What the exercise asks:
Look through the entries for the string "возможность", and copy each line that holds it.
Top of Available data
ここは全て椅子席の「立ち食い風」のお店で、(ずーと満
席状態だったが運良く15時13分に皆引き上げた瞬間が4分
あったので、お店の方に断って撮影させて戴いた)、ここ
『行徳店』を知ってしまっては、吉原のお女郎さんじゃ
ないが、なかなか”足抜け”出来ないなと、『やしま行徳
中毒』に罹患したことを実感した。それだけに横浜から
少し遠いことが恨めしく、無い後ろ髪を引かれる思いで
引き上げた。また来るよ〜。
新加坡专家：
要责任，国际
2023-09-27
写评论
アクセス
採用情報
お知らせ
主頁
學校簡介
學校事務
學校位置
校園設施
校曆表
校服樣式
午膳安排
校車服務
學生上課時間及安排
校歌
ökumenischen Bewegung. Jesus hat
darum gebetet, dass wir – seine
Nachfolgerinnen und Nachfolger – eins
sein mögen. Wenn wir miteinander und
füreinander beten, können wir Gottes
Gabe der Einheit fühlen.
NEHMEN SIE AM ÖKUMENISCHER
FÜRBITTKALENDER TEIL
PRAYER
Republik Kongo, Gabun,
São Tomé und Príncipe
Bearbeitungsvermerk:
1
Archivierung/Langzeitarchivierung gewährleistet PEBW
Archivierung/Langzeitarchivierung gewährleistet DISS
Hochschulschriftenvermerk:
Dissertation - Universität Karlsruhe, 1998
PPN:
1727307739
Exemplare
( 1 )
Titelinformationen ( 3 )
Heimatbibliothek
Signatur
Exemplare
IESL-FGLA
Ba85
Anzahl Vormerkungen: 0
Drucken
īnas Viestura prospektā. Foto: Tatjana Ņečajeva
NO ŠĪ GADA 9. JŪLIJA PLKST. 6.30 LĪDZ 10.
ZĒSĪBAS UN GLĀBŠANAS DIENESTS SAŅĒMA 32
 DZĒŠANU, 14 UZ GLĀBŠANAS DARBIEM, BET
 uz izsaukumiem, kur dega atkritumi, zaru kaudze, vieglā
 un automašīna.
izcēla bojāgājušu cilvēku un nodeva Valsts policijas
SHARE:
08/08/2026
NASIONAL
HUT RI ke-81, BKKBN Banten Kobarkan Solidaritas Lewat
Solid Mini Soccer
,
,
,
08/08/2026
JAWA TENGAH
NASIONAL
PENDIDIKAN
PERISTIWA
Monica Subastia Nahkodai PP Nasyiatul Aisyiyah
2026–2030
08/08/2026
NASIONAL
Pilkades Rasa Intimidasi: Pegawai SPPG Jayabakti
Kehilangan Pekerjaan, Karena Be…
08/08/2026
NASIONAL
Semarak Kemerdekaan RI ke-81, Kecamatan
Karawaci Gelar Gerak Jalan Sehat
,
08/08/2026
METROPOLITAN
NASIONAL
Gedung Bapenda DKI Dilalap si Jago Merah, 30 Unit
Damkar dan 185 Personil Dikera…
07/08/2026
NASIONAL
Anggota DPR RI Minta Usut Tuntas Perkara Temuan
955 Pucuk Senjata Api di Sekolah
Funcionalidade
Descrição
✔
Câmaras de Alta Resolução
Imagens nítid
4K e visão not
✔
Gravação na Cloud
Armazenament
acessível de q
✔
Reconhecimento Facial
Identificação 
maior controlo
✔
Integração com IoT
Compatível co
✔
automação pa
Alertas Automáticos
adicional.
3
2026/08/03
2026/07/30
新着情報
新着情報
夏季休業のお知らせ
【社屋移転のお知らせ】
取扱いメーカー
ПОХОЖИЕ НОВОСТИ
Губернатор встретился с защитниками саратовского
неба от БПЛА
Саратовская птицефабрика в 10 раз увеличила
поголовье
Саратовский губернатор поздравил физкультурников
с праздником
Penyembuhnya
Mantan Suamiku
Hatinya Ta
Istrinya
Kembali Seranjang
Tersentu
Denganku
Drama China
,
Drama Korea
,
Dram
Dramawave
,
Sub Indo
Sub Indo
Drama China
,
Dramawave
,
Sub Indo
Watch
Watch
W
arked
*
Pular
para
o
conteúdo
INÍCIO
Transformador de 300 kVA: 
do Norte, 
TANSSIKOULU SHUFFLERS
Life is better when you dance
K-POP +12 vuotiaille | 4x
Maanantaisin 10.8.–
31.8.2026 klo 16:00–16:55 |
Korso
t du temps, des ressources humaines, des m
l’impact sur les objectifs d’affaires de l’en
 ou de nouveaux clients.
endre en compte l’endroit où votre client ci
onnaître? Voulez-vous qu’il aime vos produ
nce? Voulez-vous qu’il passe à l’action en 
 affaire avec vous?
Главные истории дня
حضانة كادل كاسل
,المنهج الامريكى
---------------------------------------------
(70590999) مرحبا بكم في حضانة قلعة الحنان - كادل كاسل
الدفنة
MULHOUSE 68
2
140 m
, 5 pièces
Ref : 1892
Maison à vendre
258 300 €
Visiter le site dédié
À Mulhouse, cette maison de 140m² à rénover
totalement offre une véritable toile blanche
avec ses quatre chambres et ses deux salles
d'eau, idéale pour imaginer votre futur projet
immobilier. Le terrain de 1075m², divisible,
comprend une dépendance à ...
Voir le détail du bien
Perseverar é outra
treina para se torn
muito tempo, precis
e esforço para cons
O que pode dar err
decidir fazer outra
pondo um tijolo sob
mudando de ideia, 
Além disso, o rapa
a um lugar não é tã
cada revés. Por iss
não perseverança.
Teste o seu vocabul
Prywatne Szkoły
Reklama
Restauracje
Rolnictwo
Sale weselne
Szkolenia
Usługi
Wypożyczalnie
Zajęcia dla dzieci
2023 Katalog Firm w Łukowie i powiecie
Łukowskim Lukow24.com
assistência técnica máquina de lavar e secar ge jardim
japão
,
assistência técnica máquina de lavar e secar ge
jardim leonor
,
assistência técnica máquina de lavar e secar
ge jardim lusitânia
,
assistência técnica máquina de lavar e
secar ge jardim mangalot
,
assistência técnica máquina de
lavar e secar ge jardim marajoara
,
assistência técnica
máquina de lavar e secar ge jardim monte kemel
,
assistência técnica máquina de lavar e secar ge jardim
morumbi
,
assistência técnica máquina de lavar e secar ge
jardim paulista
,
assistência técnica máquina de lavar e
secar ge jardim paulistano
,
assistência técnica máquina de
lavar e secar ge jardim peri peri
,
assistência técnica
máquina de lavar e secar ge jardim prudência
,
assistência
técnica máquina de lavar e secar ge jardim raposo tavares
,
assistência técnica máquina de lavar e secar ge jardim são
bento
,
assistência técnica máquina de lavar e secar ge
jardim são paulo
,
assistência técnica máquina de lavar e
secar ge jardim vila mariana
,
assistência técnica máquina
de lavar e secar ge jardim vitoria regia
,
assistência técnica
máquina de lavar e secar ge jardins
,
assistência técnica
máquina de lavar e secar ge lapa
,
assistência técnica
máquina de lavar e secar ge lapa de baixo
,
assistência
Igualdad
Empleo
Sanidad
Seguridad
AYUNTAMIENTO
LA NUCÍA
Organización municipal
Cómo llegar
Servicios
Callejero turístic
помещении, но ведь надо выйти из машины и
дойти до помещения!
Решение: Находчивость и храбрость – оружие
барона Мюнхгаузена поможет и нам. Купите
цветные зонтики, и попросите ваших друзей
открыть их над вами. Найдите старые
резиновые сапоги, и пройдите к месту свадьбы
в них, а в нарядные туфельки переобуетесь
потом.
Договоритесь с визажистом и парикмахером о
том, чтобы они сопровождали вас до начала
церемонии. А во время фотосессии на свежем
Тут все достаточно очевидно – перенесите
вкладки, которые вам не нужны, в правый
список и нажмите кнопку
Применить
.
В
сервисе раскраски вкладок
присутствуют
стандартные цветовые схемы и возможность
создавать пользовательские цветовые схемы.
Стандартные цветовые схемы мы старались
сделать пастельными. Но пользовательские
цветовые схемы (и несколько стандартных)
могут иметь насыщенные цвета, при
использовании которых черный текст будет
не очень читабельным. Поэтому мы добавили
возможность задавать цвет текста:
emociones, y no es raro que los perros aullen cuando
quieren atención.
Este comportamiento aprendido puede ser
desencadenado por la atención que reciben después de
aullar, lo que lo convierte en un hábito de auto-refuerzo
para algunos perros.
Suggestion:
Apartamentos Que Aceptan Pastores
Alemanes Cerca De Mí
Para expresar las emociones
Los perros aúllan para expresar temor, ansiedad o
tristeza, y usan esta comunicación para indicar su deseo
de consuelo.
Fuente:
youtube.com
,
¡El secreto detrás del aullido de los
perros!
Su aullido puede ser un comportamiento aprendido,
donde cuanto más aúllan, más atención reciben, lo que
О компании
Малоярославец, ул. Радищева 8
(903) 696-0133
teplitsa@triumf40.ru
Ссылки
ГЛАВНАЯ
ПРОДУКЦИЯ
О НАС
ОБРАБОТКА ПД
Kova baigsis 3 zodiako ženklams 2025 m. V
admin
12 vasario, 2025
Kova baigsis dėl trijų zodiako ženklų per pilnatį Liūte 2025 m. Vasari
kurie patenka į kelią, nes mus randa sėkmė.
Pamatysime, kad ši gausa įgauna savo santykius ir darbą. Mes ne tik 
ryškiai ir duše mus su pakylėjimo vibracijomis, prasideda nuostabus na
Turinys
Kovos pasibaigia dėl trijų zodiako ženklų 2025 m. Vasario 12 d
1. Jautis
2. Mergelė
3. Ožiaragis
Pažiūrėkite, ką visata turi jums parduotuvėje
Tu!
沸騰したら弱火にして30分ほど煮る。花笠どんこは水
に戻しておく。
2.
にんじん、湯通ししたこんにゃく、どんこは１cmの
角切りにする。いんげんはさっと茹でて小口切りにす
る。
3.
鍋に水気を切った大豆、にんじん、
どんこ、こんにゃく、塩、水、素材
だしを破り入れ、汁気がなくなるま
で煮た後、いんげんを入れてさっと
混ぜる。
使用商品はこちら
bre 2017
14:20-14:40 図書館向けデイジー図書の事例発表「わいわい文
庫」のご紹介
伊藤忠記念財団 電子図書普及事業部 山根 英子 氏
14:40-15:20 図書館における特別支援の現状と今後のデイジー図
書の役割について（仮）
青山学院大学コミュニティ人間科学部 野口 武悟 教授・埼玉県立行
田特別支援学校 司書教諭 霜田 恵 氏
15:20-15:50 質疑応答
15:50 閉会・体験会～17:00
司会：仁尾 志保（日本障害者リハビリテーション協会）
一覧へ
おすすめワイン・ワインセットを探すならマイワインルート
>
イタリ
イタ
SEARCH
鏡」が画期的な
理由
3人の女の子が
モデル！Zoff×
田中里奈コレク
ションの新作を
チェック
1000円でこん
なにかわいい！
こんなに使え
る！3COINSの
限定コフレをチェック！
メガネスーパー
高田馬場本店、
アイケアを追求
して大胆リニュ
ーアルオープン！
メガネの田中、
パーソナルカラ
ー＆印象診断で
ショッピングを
Bottom of Available data
Solution for this exercise:
стандартные цветовые схемы и возможность
возможность задавать цвет текста:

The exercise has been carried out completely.